+++ Records

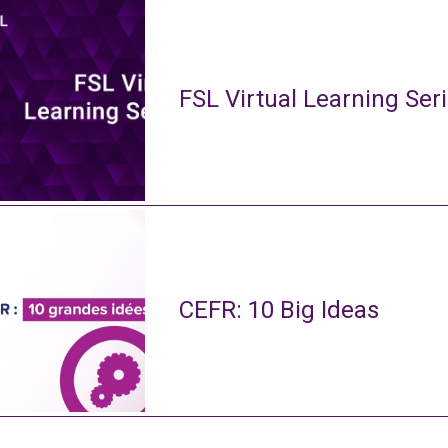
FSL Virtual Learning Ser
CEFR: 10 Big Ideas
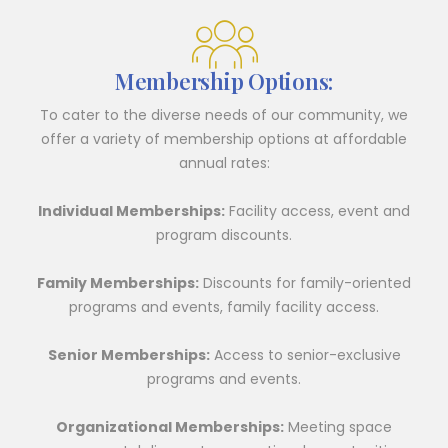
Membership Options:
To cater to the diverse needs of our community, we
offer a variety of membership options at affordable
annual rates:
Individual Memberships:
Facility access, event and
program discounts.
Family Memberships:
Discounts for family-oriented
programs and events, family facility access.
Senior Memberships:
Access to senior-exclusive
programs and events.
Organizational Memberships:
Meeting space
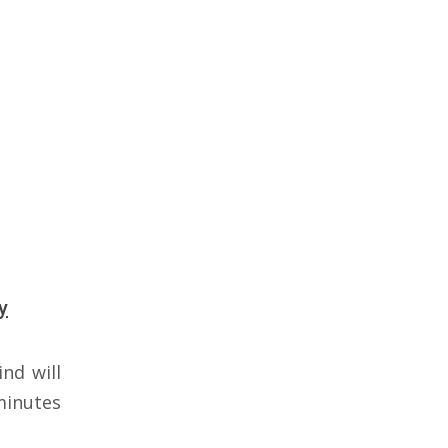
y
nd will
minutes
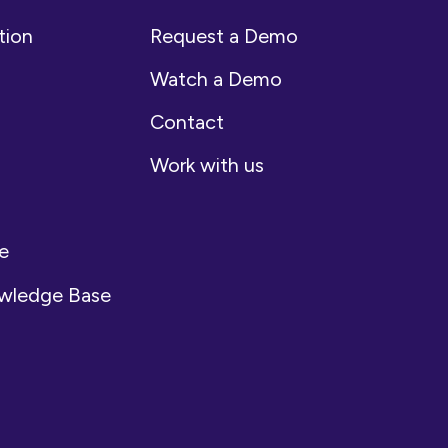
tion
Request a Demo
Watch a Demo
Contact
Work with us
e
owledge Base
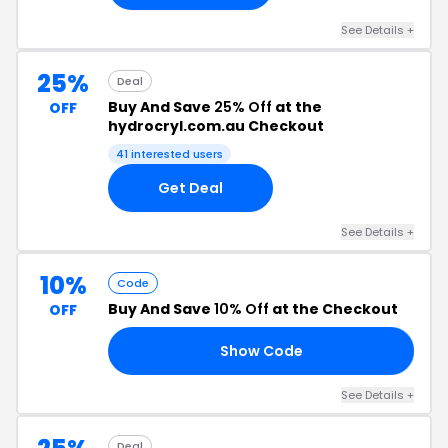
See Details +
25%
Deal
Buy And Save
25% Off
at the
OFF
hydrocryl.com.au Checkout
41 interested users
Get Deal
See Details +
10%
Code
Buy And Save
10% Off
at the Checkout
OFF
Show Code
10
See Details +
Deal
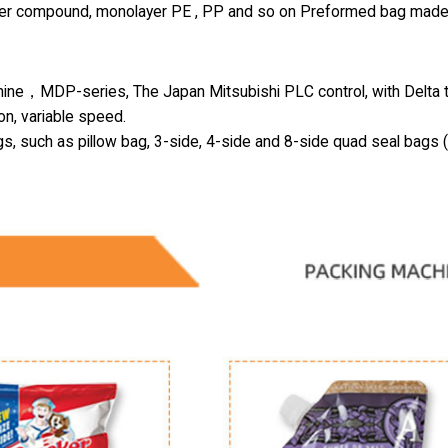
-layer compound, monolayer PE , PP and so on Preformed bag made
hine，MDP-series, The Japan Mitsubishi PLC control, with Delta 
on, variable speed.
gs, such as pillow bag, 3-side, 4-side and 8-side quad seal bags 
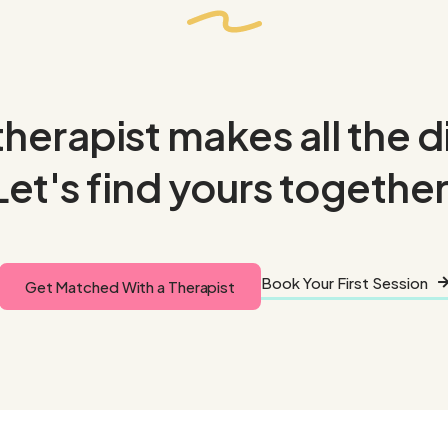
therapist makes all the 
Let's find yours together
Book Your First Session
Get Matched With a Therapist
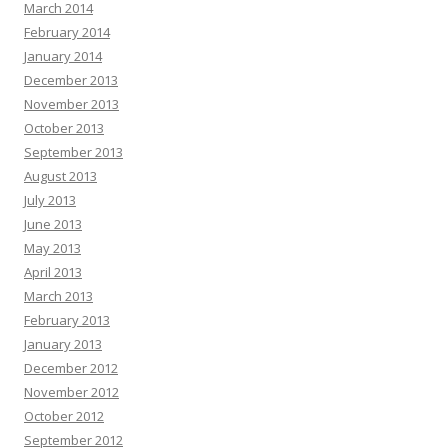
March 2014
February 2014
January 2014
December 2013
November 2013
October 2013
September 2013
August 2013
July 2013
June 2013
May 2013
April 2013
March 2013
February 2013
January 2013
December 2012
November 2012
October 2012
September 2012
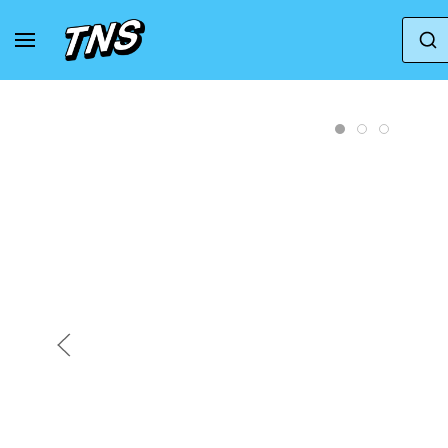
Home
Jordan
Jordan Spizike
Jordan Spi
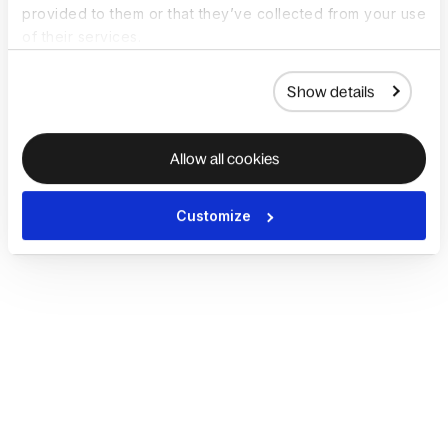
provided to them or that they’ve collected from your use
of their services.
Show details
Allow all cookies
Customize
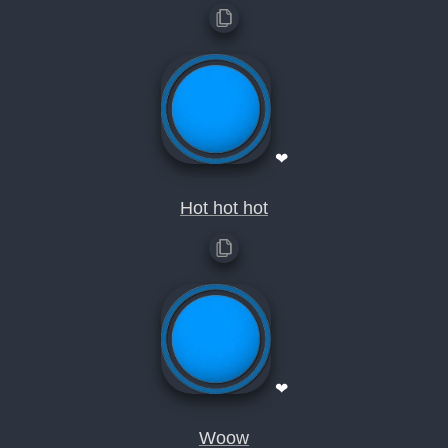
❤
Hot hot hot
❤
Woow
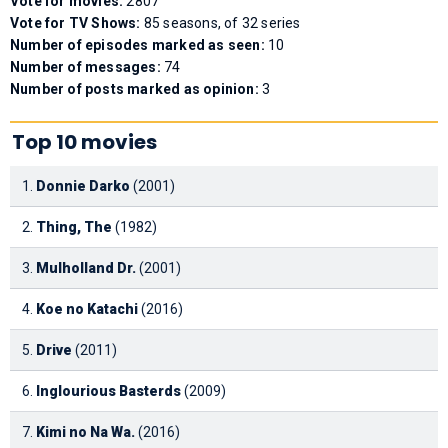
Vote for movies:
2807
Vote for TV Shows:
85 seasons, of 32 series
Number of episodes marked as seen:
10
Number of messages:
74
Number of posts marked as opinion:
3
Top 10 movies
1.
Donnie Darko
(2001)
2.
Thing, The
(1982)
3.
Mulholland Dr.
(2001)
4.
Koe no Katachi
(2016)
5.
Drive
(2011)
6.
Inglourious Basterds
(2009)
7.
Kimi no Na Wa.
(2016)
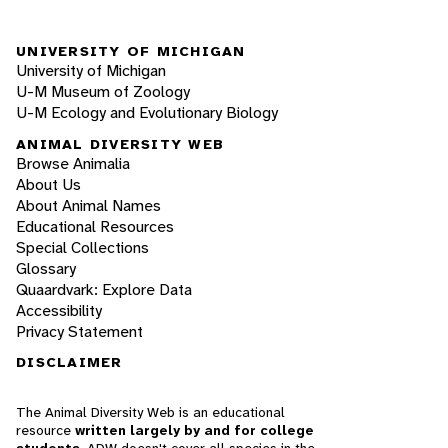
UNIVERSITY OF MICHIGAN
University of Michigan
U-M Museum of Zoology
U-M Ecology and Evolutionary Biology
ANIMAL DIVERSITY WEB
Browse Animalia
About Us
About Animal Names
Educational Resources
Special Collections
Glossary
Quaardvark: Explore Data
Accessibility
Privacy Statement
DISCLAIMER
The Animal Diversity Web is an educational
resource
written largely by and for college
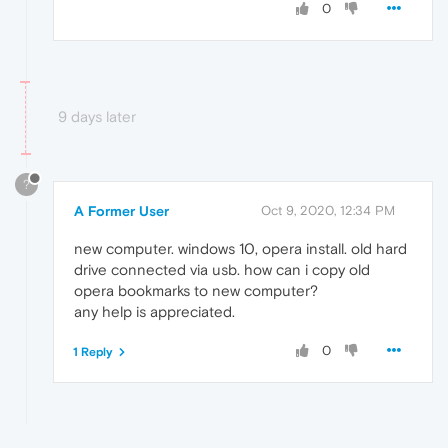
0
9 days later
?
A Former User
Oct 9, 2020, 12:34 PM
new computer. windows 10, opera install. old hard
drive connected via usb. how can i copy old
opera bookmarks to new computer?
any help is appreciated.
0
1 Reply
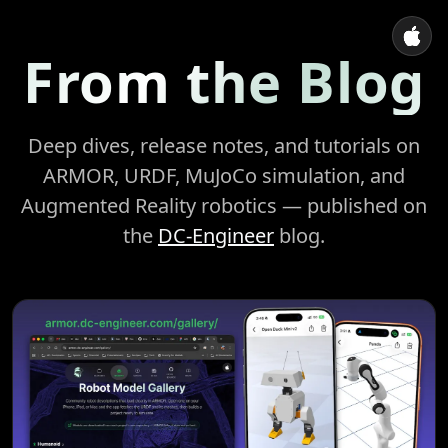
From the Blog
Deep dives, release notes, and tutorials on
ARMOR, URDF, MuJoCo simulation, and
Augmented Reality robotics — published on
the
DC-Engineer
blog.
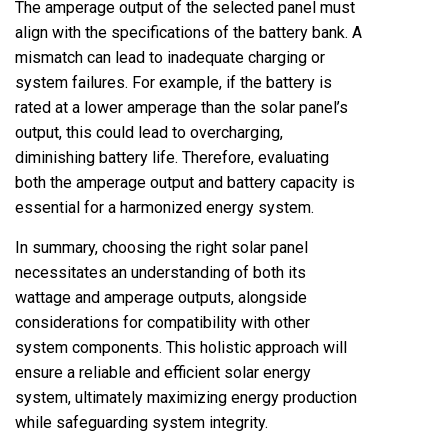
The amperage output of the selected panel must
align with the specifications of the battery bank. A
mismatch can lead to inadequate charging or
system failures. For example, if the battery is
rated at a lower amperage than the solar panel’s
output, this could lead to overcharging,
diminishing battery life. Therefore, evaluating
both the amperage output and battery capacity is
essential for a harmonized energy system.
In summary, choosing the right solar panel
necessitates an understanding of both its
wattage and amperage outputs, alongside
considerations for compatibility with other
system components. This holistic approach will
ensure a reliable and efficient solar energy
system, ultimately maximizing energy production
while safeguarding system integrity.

++++++
+++ Records

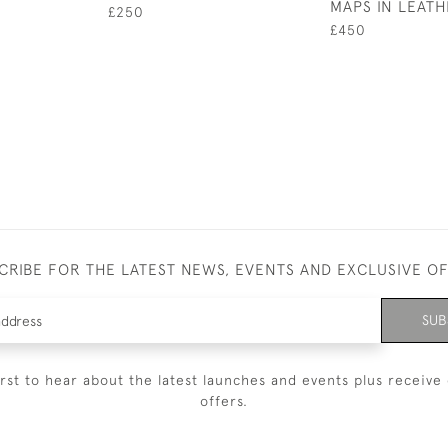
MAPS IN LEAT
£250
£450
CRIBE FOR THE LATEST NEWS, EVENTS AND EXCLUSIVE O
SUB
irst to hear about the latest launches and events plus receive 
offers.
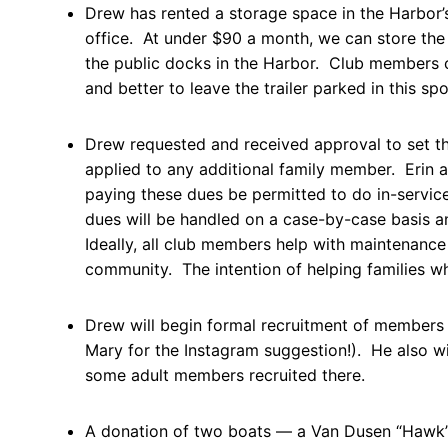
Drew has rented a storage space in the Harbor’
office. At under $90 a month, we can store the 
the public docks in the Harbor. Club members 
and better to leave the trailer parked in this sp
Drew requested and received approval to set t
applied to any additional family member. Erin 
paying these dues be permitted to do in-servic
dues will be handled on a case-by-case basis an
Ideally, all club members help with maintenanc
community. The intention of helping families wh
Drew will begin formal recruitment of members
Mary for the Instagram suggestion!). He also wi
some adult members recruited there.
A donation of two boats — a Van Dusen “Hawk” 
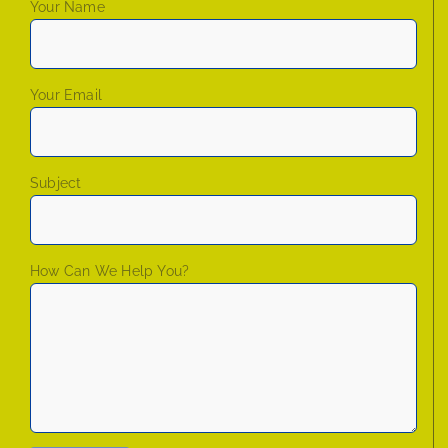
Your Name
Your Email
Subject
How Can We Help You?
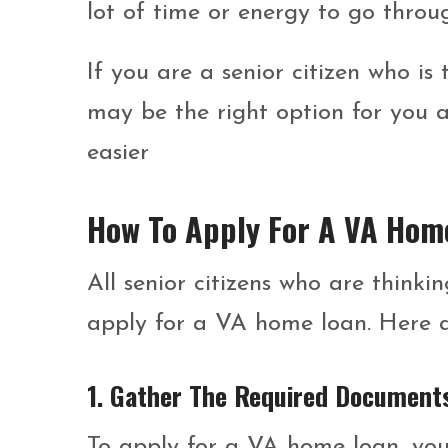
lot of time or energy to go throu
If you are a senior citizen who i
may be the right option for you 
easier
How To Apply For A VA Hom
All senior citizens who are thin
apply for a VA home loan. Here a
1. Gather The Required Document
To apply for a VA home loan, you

++++++
+++ Records

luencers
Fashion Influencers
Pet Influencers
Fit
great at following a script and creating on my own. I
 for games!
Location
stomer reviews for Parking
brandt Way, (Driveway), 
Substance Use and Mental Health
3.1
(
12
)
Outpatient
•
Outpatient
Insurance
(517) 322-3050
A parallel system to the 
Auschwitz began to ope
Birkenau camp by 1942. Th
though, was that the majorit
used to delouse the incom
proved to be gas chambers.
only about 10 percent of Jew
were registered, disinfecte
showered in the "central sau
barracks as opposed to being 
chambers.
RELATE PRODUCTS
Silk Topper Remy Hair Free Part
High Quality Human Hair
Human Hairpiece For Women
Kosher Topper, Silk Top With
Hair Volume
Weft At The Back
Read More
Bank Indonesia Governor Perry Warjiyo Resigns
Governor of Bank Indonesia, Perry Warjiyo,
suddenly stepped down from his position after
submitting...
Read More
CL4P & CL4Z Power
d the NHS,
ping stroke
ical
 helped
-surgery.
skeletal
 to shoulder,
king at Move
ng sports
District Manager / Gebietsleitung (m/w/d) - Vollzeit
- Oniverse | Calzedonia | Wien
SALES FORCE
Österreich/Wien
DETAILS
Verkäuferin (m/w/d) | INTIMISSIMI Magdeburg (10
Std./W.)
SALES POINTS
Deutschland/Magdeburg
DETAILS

++++++

Task requirements = With the pictures omitted, copy the entries above exactly from the line containing "FSL Virtual Learning Ser" through the line containing "Discounts for family-oriented", both lines included.

Your response =
FSL Virtual Learning Ser
CEFR: 10 Big Ideas
Membership Options:
To cater to the diverse needs of our community, we
offer a variety of membership options at affordable
annual rates:
Individual Memberships:
Facility access, event and
program discounts.
Family Memberships:
Discounts for family-oriented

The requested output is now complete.